Deux policiers avaient été mis en cause au cours de l’enquête mais seul un sera poursuivi. Le policier mis en cause comparaîtra « pour le délit de blessures involontaires ayant entraîné une ITT de plus de trois mois ». La chambre de l’instruction a ainsi partiellement infirmé l'ordonnance de non-lieu rendue en mai 2020. Ce non-lieu avait été motivé par le fait que l’auteur du tir n’avait pu être « identifié avec certitude ».

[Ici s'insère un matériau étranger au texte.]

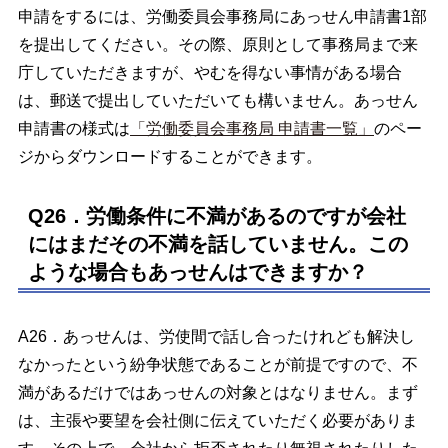
申請をするには、労働委員会事務局にあっせん申請書1部
を提出してください。その際、原則として事務局まで来
庁していただきますが、やむを得ない事情がある場合
は、郵送で提出していただいても構いません。あっせん
申請書の様式は
「労働委員会事務局 申請書一覧」
のペー
ジからダウンロードすることができます。
Q26．労働条件に不満があるのですが会社
にはまだその不満を話していません。この
ような場合もあっせんはできますか？
A26．あっせんは、労使間で話し合ったけれども解決し
なかったという紛争状態であることが前提ですので、不
満があるだけではあっせんの対象とはなりません。まず
は、主張や要望を会社側に伝えていただく必要がありま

L’étudiant en géographie avait fait appel de l’ordonnance de non-lieu. Ce renvoi devant le tribunal correctionnel est « une excellente nouvelle pour Jean-François Martin et sa famille et on s’en félicite », a estimé leur avocat, Me Arié Alimi. « C’est très important pour toutes les victimes de violences policières », a-t-il souligné, relevant qu’il y avait « peu de renvois devant un tribunal pour un tir de LBD ».

En janvier 2020, le défenseur des droits avait réclamé des poursuites disciplinaires contre les deux policiers « pour usage disproportionné de la force ».